Die Außen- und Sicherheitspolitik
... soll "Gegenstand besonderer Verfahrensweisen" sein. Das heißt: Dieser Bereich wird nach wie vor anders geregelt als die übrige EU-Arbeit. EU-Kommission und Europaparlament bekommen keine erweiterten Zuständigkeiten in der Außenpolitik. Der Außenminister der EU, der im Einvernehmen mit den Regierungen arbeitet, heißt auf Wunsch der Briten offiziell "Hoher Vertreter der Europäischen Union für Außen- und Sicherheitspolitik". Er ist auch Vizepräsident der EU-Kommission. Der große Vorteil dieser Regelung: Bisher ist für EU-Außenpolitik sowohl die Kommission als auch der Rat der EU-Staats- und Regierungschefs zuständig – diese Doppelstruktur wird nun beseitigt. Der neue Chefdiplomat erhält außerdem einen eigenen Machtapparat: Die EU baut einen eigenen diplomatischen Dienst auf.

Weniger EU-Kommissare
Die EU-Bürokratie schrumpft. Die Zahl der EU-Kommissare wird von derzeit 27 auf 15 im Jahr 2014 reduziert. Bisher ist jeder EU-Staat immer mit einem Kommissar vertreten - das ist dann nicht mehr der Fall, künftig wird ausgewählt.

Mehr Rechte für die Parlamente
Binnen acht Wochen können nationale Parlamente gegen geplante EU-Gesetze Einspruch erheben, falls sie meinen, dass sie die nationale Zuständigkeit verletzen. Das Europaparlament entscheidet künftig gleichberechtigt mit dem Rat der EU-Staats- und Regierungschefs über den EU-Haushalt.

EU-Bei- und Austritt neu geregelt
Erstmals erlaubt der EU-Vertrag offiziell den freiwilligen Austritt eines Staates - inoffiziell war dies schon bisher möglich (Beispiel Grönland).

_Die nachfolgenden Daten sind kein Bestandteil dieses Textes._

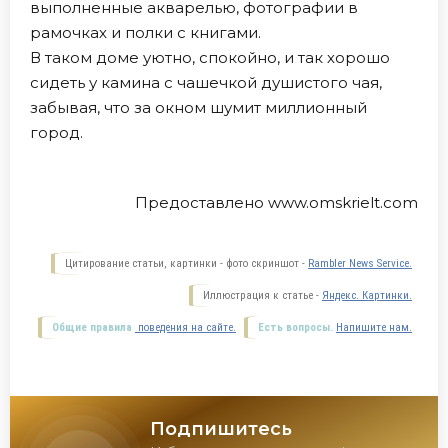
выполненные акварелью, фотографии в
рамочках и полки с книгами.
В таком доме уютно, спокойно, и так хорошо
сидеть у камина с чашечкой душистого чая,
забывая, что за окном шумит миллионный
город.
Предоставлено www.omskrielt.com
Цитирование статьи, картинки - фото скриншот -
Rambler News Service.
Иллюстрация к статье -
Яндекс. Картинки.
Общие правила
поведения на сайте.
Есть вопросы.
Напишите нам.
Подпишитесь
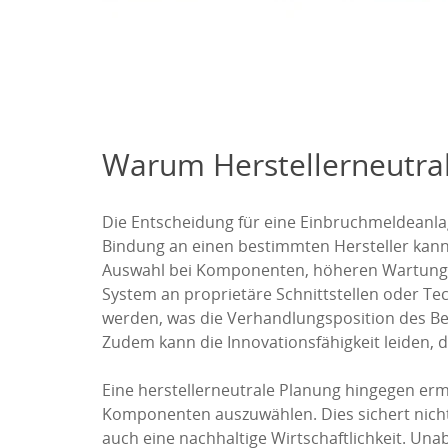
Warum Herstellerneutral
Die Entscheidung für eine Einbruchmeldeanlage 
Bindung an einen bestimmten Hersteller kann j
Auswahl bei Komponenten, höheren Wartungsk
System an proprietäre Schnittstellen oder T
werden, was die Verhandlungsposition des Bet
Zudem kann die Innovationsfähigkeit leiden, d
Eine herstellerneutrale Planung hingegen er
Komponenten auszuwählen. Dies sichert nicht
auch eine nachhaltige Wirtschaftlichkeit. Un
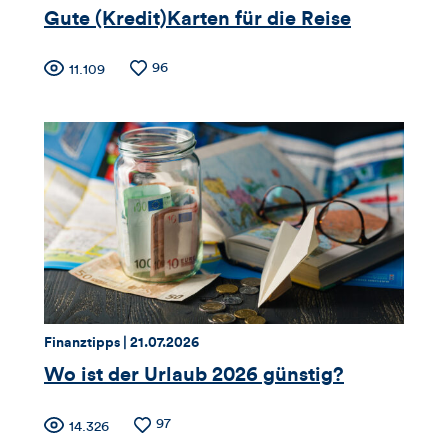
Artikels
Gute (Kredit)Karten für die Reise
Zähler
Anzahl
96
Anzahl
11.109
der
der
für
Likes
Views
Views,
Likes
und
Kommentare
dieses
Thema:
Datum:
Finanztipps |
21.07.2026
Artikels
Wo ist der Urlaub 2026 günstig?
Zähler
Anzahl
97
Anzahl
14.326
der
der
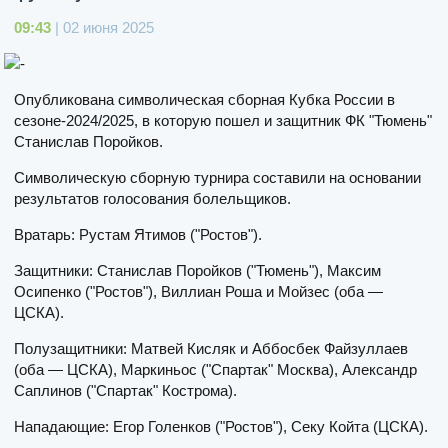
09:43
| 02 июня 2025
Опубликована символическая сборная Кубка России в
сезоне-2024/2025, в которую пошел и защитник ФК "Тюмень"
Станислав Поройков.
Символическую сборную турнира составили на основании
результатов голосования болельщиков.
Вратарь: Рустам Ятимов ("Ростов").
Защитники: Станислав Поройков ("Тюмень"), Максим
Осипенко ("Ростов"), Виллиан Роша и Мойзес (оба —
ЦСКА).
Полузащитники: Матвей Кисляк и Аббосбек Файзуллаев
(оба — ЦСКА), Маркиньос ("Спартак" Москва), Александр
Саплинов ("Спартак" Кострома).
Нападающие: Егор Голенков ("Ростов"), Секу Койта (ЦСКА).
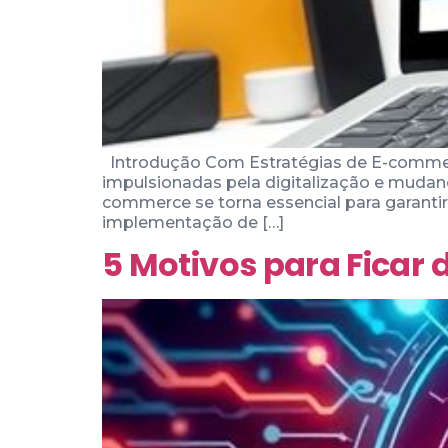
Introdução Com Estratégias de E-commer
impulsionadas pela digitalização e mudan
commerce se torna essencial para garant
implementação de […]
5 Motivos para Ficar 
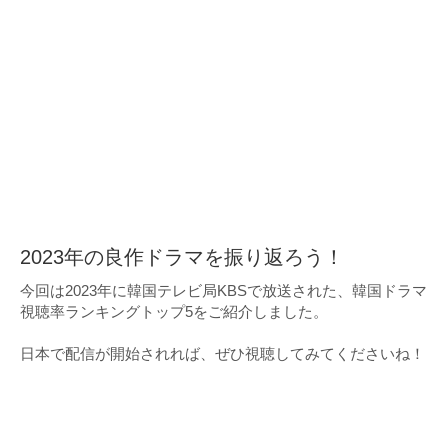
2023年の良作ドラマを振り返ろう！
今回は2023年に韓国テレビ局KBSで放送された、韓国ドラマ
視聴率ランキングトップ5をご紹介しました。
日本で配信が開始されれば、ぜひ視聴してみてくださいね！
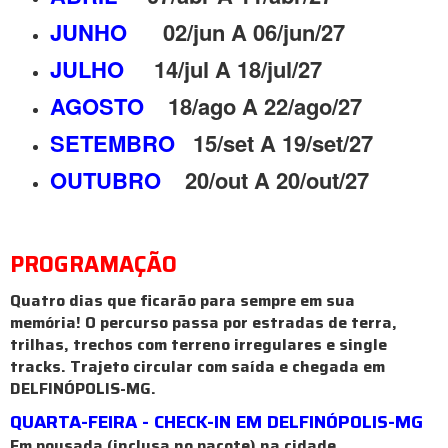
JUNHO
02/jun A 06/jun/27
JULHO
14/jul A 18/jul/27
AGOSTO
18/ago A 22/ago/27
SETEMBRO
15/set A 19/set/27
OUTUBRO
20/out A 20/out/27
PROGRAMAÇÃO
Quatro dias que ficarão para sempre em sua
memória! O percurso passa por estradas de terra,
trilhas, trechos com terreno irregulares e single
tracks. Trajeto circular com saída e chegada em
DELFINÓPOLIS-MG.
QUARTA-FEIRA - CHECK-IN EM DELFINÓPOLIS-MG
Em pousada (inclusa no pacote) na cidade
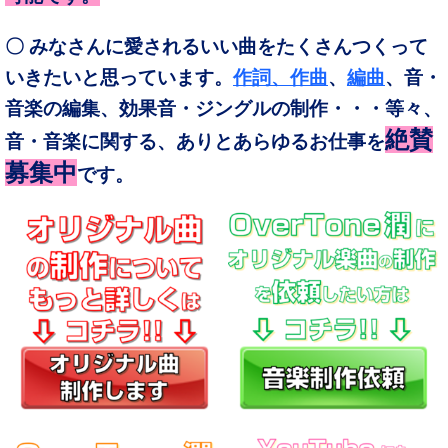
〇 みなさんに愛されるいい曲をたくさんつくって
いきたいと思っています。
作詞、作曲
、
編曲
、音・
音楽の編集、効果音・ジングルの制作・・・等々、
絶賛
音・音楽に関する、ありとあらゆるお仕事を
募集中
です。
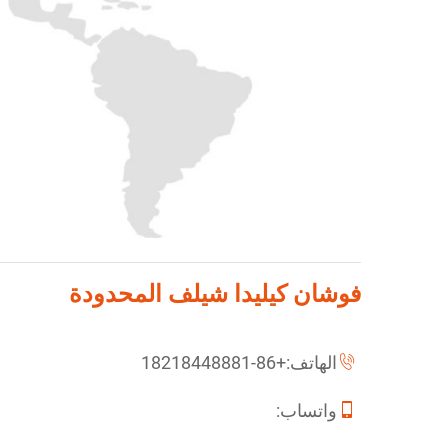
فوشان كيليدا شيلف المحدودة
الهاتف:
+86-18218448881
واتساب:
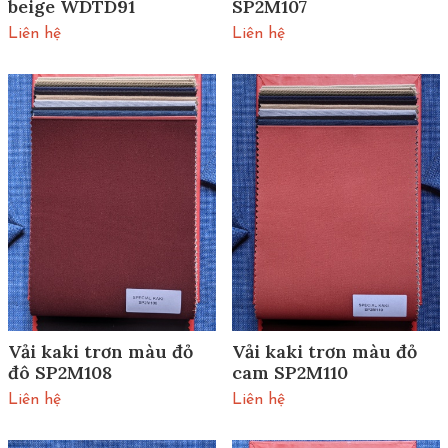
beige WDTD91
SP2M107
Liên hệ
Liên hệ
Vải kaki trơn màu đỏ
Vải kaki trơn màu đỏ
đô SP2M108
cam SP2M110
Liên hệ
Liên hệ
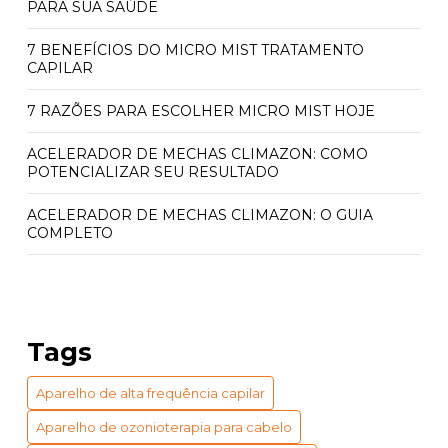
PARA SUA SAÚDE
7 BENEFÍCIOS DO MICRO MIST TRATAMENTO
CAPILAR
7 RAZÕES PARA ESCOLHER MICRO MIST HOJE
ACELERADOR DE MECHAS CLIMAZON: COMO
POTENCIALIZAR SEU RESULTADO
ACELERADOR DE MECHAS CLIMAZON: O GUIA
COMPLETO
ACELERADOR QUÍMICO CLIMAZON: PREÇO E
BENEFÍCIOS INCRÍVEIS
ACELERADOR QUÍMICO CLIMAZON: PREÇO
Tags
ACESSÍVEL
Aparelho de alta frequência capilar
APARELHO DE VAPOR DE OZÔNIO PARA CABELO:
BENEFÍCIOS E USOS ESSENCIAIS
Aparelho de ozonioterapia para cabelo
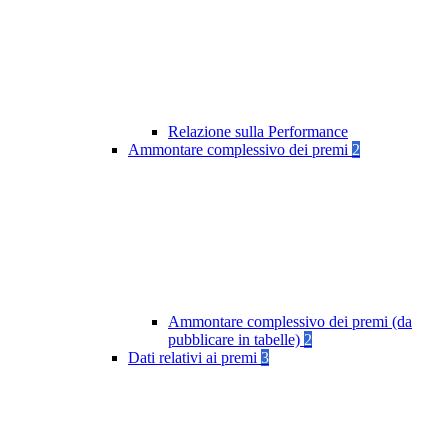
Relazione sulla Performance
Ammontare complessivo dei premi
2
Ammontare complessivo dei premi (da
pubblicare in tabelle)
2
Dati relativi ai premi
3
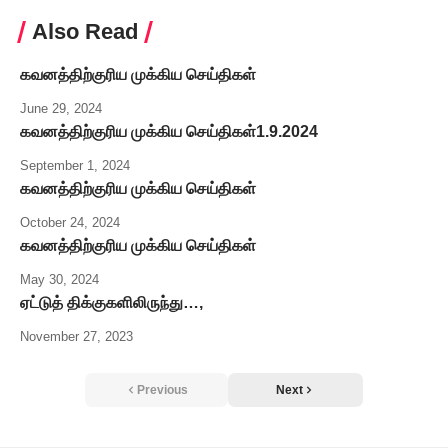
Also Read
கவனத்திற்குரிய முக்கிய செய்திகள்
June 29, 2024
கவனத்திற்குரிய முக்கிய செய்திகள்1.9.2024
September 1, 2024
கவனத்திற்குரிய முக்கிய செய்திகள்
October 24, 2024
கவனத்திற்குரிய முக்கிய செய்திகள்
May 30, 2024
ஏட்டுத் திக்குகளிலிருந்து…,
November 27, 2023
Previous
Next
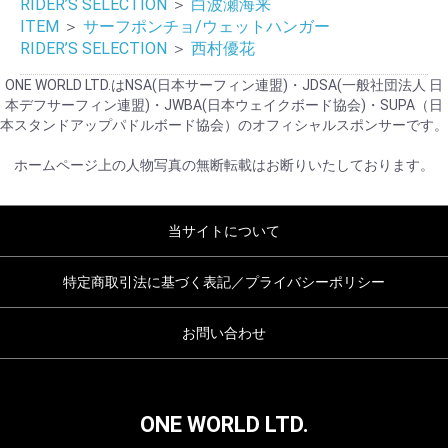
RIDER’S SELECTION
＞
白波瀬海来
ITEM
＞
サーフポンチョ/ウェットハンガー
RIDER’S SELECTION
＞
西村優花
ONE WORLD LTD.はNSA(日本サーフィン連盟)・JDSA(一般社団法人 日
本デフサーフィン連盟)・JWBA(日本ウェイクボード協会)・SUPA（日
本スタンドアップパドルボード協会）のオフィシャルスポンサーです。
ホームページ上の人物写真の無断転載はお断りいたしております。
当サイトについて
特定商取引法に基づく表記／プライバシーポリシー
お問い合わせ
ONE WORLD LTD.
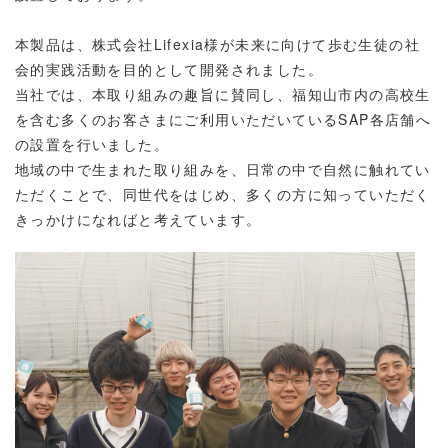
本製品は、株式会社Lifexia様が未来に向けて歩む生徒の社
会的実践活動を目的として開発されました。
当社では、本取り組みの趣旨に賛同し、福知山市内の高校生
を含む多くのお客さまにご利用いただいているSAP各店舗へ
の設置を行いました。
地域の中で生まれた取り組みを、日常の中で自然に触れてい
ただくことで、同世代をはじめ、多くの方に知っていただく
きっかけになればと考えています。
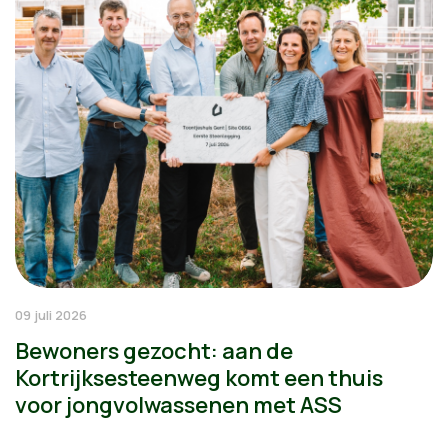
09 juli 2026
Bewoners gezocht: aan de
Kortrijksesteenweg komt een thuis
voor jongvolwassenen met ASS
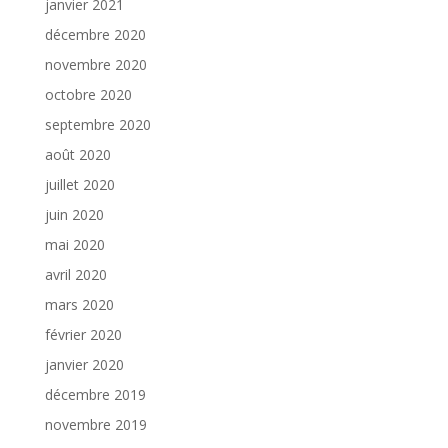
janvier 2021
décembre 2020
novembre 2020
octobre 2020
septembre 2020
août 2020
juillet 2020
juin 2020
mai 2020
avril 2020
mars 2020
février 2020
janvier 2020
décembre 2019
novembre 2019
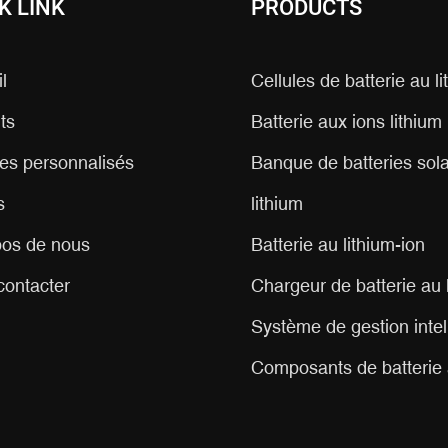
K LINK
PRODUCTS
l
Cellules de batterie au l
ts
Batterie aux ions lithium
es personnalisés
Banque de batteries sola
s
lithium
pos de nous
Batterie au lithium-ion
contacter
Chargeur de batterie au 
Système de gestion intel
Composants de batterie 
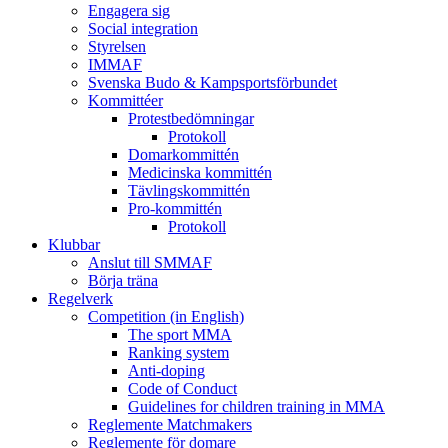
Engagera sig
Social integration
Styrelsen
IMMAF
Svenska Budo & Kampsportsförbundet
Kommittéer
Protestbedömningar
Protokoll
Domarkommittén
Medicinska kommittén
Tävlingskommittén
Pro-kommittén
Protokoll
Klubbar
Anslut till SMMAF
Börja träna
Regelverk
Competition (in English)
The sport MMA
Ranking system
Anti-doping
Code of Conduct
Guidelines for children training in MMA
Reglemente Matchmakers
Reglemente för domare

Beitrittswillige Staaten müssen die Werte der EU respektieren und sich verpflichten, diese zu fördern. Mit diesen Formulierungen wird Forderungen aus Frankreich und den Niederlanden nach strikteren Beitrittskriterien entsprochen.

Charta der EU-Grundrechte
Die Grundrechte-Charta ist nicht mehr Teil der eigentlichen EU-Verträge. Durch einen Verweis wird sie jedoch für ebenso bindend erklärt wie der Vertrags selbst - allerdings wird Großbritannien ausgenommen, das keine Verfassung hat und deshalb fürchtete, durch die europäische Grundrechte-Charta eine Verfassung von außen aufgezwungen zu bekommen.

Keine Fahne, keine Hymne, keine Verfassung, keine Gesetze:
Die in der EU-Verfassung einst vorgesehenen Symbole der EU - Fahne und Hymne – sollen in den jetzt geplanten Verträgen nicht mehr auftauchen. Sie werden aber faktisch beibehalten. Das Wort "Verfassung" ist ebenfalls gestrichen, es ist nur von neuen EU-Grundlagenverträgen die Rede. Auch "Gesetze" erlässt die EU künftig nicht, sondern weiter nur sogenannte Richtlinien und Verordnungen.